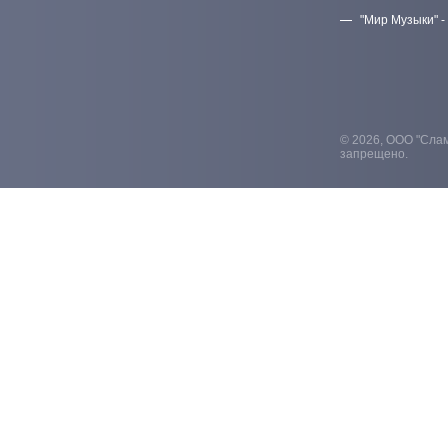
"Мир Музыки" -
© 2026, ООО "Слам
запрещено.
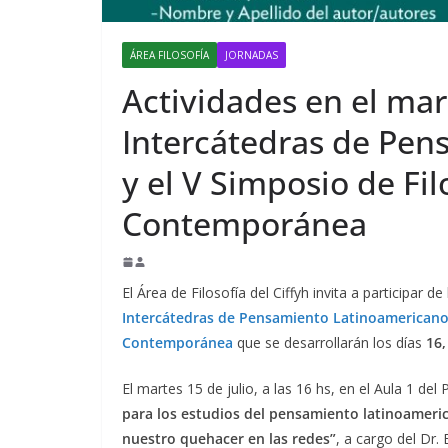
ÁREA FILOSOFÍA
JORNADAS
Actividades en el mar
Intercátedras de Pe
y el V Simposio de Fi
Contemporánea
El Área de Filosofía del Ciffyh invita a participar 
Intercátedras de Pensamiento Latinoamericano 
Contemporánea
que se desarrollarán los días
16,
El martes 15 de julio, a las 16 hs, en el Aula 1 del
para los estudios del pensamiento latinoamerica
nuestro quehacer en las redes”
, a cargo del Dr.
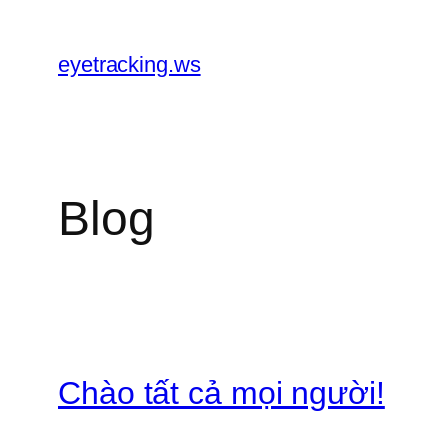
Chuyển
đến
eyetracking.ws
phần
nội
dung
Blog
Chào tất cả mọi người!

####################

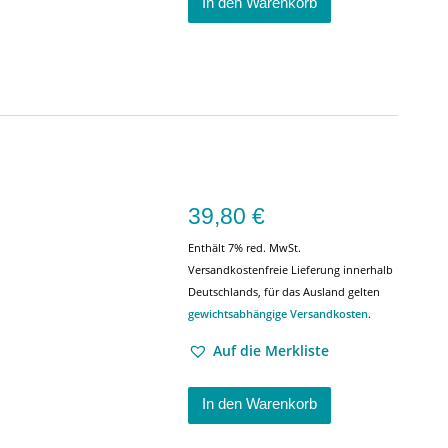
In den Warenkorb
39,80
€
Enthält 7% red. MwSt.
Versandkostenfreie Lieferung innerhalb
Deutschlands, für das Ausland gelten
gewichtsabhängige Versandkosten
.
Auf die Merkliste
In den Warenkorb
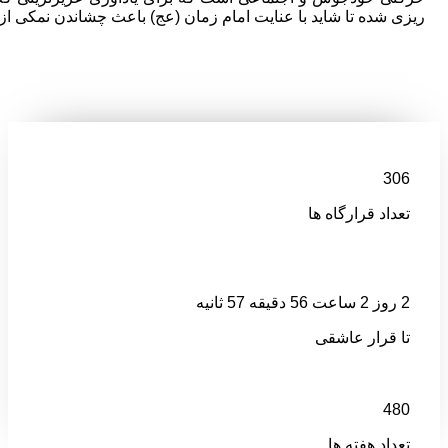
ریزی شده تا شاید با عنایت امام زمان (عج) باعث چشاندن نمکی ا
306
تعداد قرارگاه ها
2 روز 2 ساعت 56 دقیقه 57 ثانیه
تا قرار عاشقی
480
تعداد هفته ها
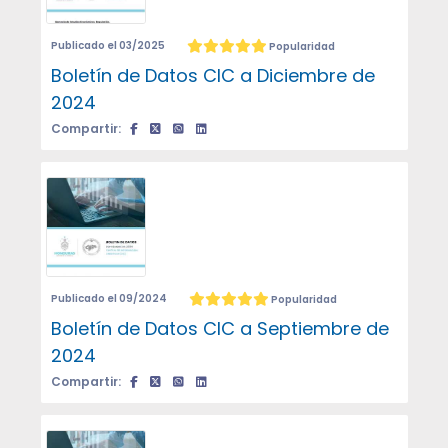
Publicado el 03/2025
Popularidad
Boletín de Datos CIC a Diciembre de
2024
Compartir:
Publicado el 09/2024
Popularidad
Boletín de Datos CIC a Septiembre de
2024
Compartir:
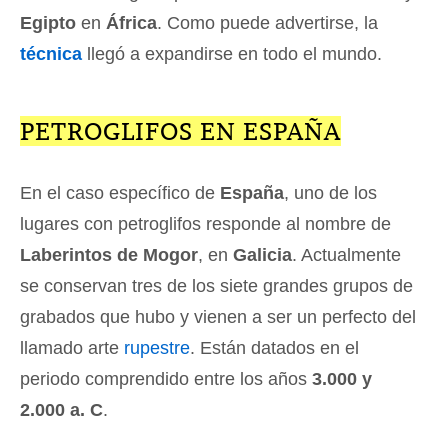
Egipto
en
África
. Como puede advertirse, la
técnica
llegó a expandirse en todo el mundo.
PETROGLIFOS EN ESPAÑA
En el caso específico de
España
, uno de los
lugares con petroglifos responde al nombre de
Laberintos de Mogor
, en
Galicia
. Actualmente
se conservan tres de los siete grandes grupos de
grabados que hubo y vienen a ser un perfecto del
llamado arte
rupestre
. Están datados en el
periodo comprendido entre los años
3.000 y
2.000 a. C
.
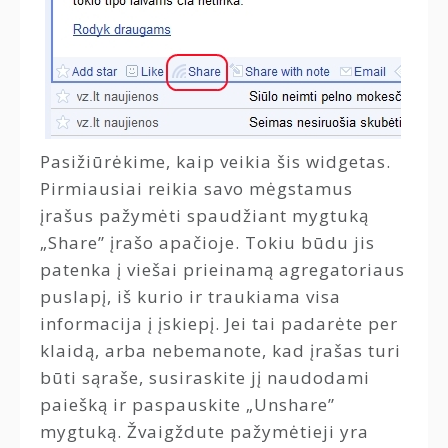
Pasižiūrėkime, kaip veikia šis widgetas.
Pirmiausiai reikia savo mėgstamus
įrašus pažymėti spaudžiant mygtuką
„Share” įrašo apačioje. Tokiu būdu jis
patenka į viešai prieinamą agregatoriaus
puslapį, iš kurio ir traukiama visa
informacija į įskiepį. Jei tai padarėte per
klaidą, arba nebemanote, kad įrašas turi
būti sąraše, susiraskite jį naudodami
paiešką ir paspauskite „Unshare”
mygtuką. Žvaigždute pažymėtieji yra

####################

Among the records above, repeat exactly the line with "patenka į viešai prieinamą agregatoriaus", the line with "mygtuką. Žvaigždute pažymėtieji yra", and every line in between, and only those.

Task output:
patenka į viešai prieinamą agregatoriaus
puslapį, iš kurio ir traukiama visa
informacija į įskiepį. Jei tai padarėte per
klaidą, arba nebemanote, kad įrašas turi
būti sąraše, susiraskite jį naudodami
paiešką ir paspauskite „Unshare”
mygtuką. Žvaigždute pažymėtieji yra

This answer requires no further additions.